A man wearing a mask to prevent the coronavirus is reflected in the mirrors, in Seoul, South Korea, February 24, 2020.
Apps let users in South Korea see where Covid-19 patients have been.
  • Amanda Shendruk
By Amanda Shendruk

Visual journalist

Published Last updated This article is more than 2 years old.

As coronavirus cases surge in South Korea, the country is turning to smartphone apps to avoid the contagion.

Recently developed apps using public government data allow users to see how close they are to where a confirmed Covid-19 patient has been. They can also see the date a patient was confirmed with the disease, demographic data about the patient, and, crucially, some of their location history.

At least one app, called Corona 100m, will also alert a user if they come within 100 m (328 ft) of a location visited by someone who’s had Covid-19.

Developers of such offerings have seen a surge in downloads, with their apps ranked among the week’s most-downloaded items in the country’s Google Play app store. “The installs are increasing about 20,000 every hour,” Bae Won-Seok, a creator of Corona 100m, told CNN Business. His app has been downloaded more than 1 million times since it was launched less than three weeks ago.

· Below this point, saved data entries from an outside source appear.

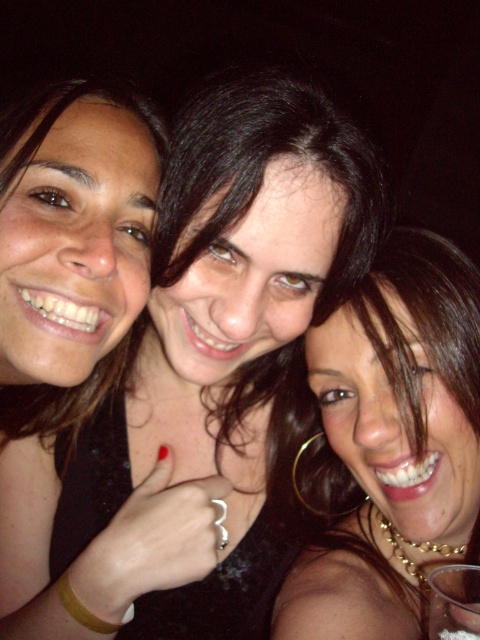 Question: Does gold hoop earring at upper center appear on the right side of clear plastic cup at lower right?

Choices:
 (A) no
 (B) yes

Answer: (B)

Question: Estimate the real-world distances between objects in this image. Which object is closer to the transparent glass at lower right?

Choices:
 (A) clear plastic cup at lower right
 (B) gold hoop earring at upper center

Answer: (A)

Question: Where is transparent glass at lower right located in relation to clear plastic cup at lower right in the image?

Choices:
 (A) right
 (B) left

Answer: (A)

Question: Which object appears closest to the camera in this image?

Choices:
 (A) clear plastic cup at lower right
 (B) gold hoop earring at upper center

Answer: (A)

Question: Is transparent glass at lower right above clear plastic cup at lower right?

Choices:
 (A) no
 (B) yes

Answer: (B)

Question: Which is nearer to the gold hoop earring at upper center?

Choices:
 (A) clear plastic cup at lower right
 (B) transparent glass at lower right

Answer: (B) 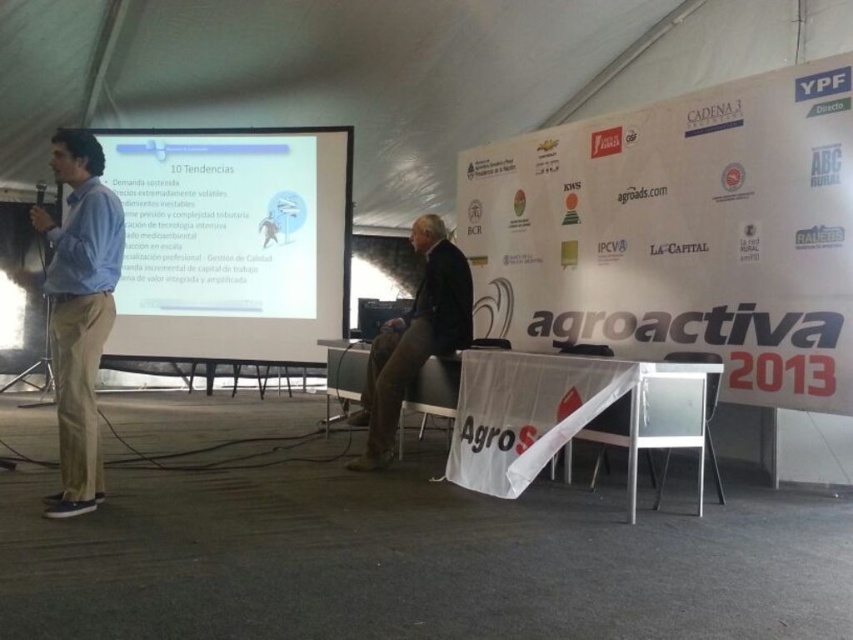 Question: Based on their relative distances, which object is farther from the light blue shirt at left?

Choices:
 (A) white matte projection screen at center
 (B) white paper banner at upper center
 (C) dark brown leather jacket at center

Answer: (B)

Question: Can you confirm if light blue shirt at left is wider than dark brown leather jacket at center?

Choices:
 (A) no
 (B) yes

Answer: (A)

Question: Which point is closer to the camera?

Choices:
 (A) (183, 211)
 (B) (758, 100)
 (C) (107, 232)

Answer: (C)

Question: Is white matte projection screen at center positioned at the back of light blue shirt at left?

Choices:
 (A) yes
 (B) no

Answer: (A)

Question: Is the position of white paper banner at upper center more distant than that of white matte projection screen at center?

Choices:
 (A) yes
 (B) no

Answer: (B)

Question: Which of the following is the closest to the observer?

Choices:
 (A) white paper banner at upper center
 (B) white matte projection screen at center
 (C) light blue shirt at left
 (D) dark brown leather jacket at center

Answer: (C)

The Korea Centers for Disease Control and Prevention reported more than 800 new coronavirus cases today (Feb. 29). That brings the number of infected in the country to 3,150, the largest outbreak outside of mainland China. Seventy-one percent of those cases are in the city of Daegu, with many linked to a religious group the government describes as a cult.

South Koreans aren’t alone in harnessing smartphones to combat the virus. A Japanese medical advice company has made its app free for a limited time to allow users to consult with doctors about their symptoms. The app prevents people from overtaxing medical centers and can gather advice from its roster of nearly 120 registered doctors in about 30 minutes.